Harusnya pemerintah mengusut dan menindak tegas pelaku penyebaran hoaks dan provokator ujaran kebencian alih-alih membatasi perilaku warganet Indonesia.

Tanggapan SAFEnet Soal Pembatasan Internet di Indonesia
Ilustrasi. FOTO/istock

tirto.id - Southeast Asia Freedom of Expression Network (SAFEnet) menilai langkah pemerintah membatasi akses internet merupakan bentuk internet throttling, atau pencekikan akses internet, yang berpotensi menjadi preseden buruk dalam menjamin hak kebebasan berekspresi di Indonesia.

"Menuntut Pemerintah Indonesia untuk memastikan bahwa hak digital warganet Indonesia sebagai bagian dari hak asasi manusia tidak akan terancam dengan pemberlakuan pembatasan internet ini," kata SAFEnet.

Selain itu, pemerintah juga diminta untuk memastikan bahwa ke depannya langkah pembatasan internet harus berdasarkan parameter yang jelas mengenai situasi darurat yang mendorong pemberlakuan pembatasan internet ini.

"Pemerintah Indonesia harus memberikan laporan yang transparan dan akuntabel atas keputusan ini pada publik, termasuk dan tidak hanya terbatas pada alasan, parameter situasi darurat negara, dan dasar hukum, tetapi juga beserta informasi akses dan wilayah yang dibatasi, durasi pembatasan internet, efektivitas pemberlakuannya, serta pengukuran dampak dari pemberlakuan pembatasan internet ini," kata SAFEnet.

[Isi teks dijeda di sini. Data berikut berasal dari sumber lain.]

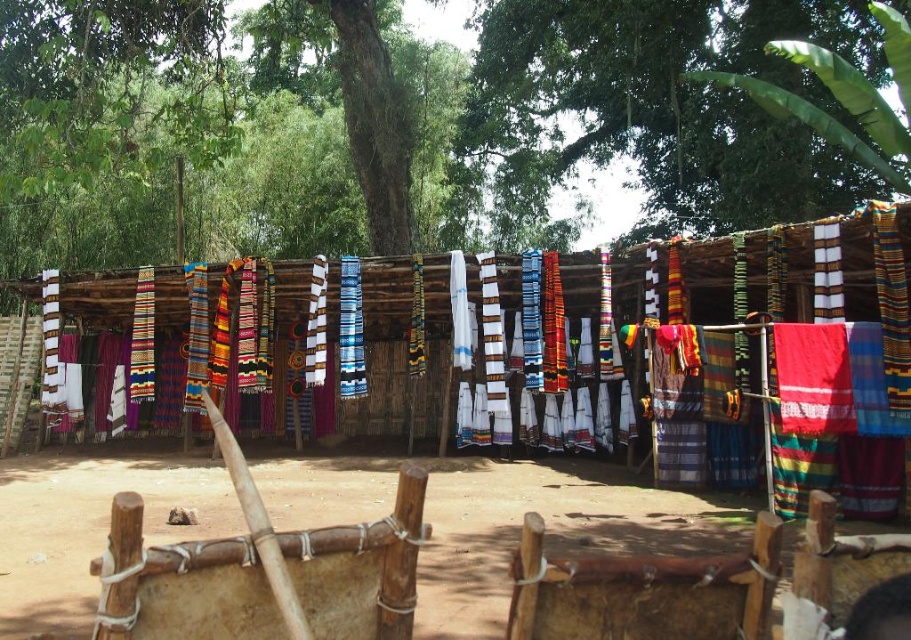 You are an anthropologist studying the textiles in this rural area. You notice a specific point in the image at coordinates point [763,349]. What object is located at this point?

The textured woven cloth at center is located at point [763,349].

You are standing at the entrance of the rustic outdoor setting and want to hang a new flag between the textured woven cloth at center and the wooden huts. The flag requires 6 meters of space between the cloth and the huts to be properly displayed. Is there enough space?

The distance between the textured woven cloth at center and the wooden huts is 5.59 meters. Since the flag requires 6 meters of space, there is not enough space to properly display it.

Looking at this image, you are standing at the edge of the rustic outdoor setting and want to locate the brown dirt field at center. According to the coordinates provided, where exactly would you find it?

The brown dirt field at center is located at the coordinates point (499, 520).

Menurut SAFEnet, pemerintah perlu mencari langkah alternatif sehingga dapat mencegah pemberlakuan pembatasan internet yang berdampak pada hak berkomunikasi dan kebebasan berekspresi warga Indonesia.

"Seharusnya mengusut dan menindak tegas pelaku penyebaran hoaks dan provokator ujaran kebencian alih-alih membatasi perilaku warganet Indonesia," lanjut SAFEnet.

"Kami juga meminta platform digital, seperti perusahaan penyedia media sosial, untuk lebih keras dan responsif dalam menangani potensi penyebaran hoaks yang disertai ujaran kebencian dan bermuatan politis."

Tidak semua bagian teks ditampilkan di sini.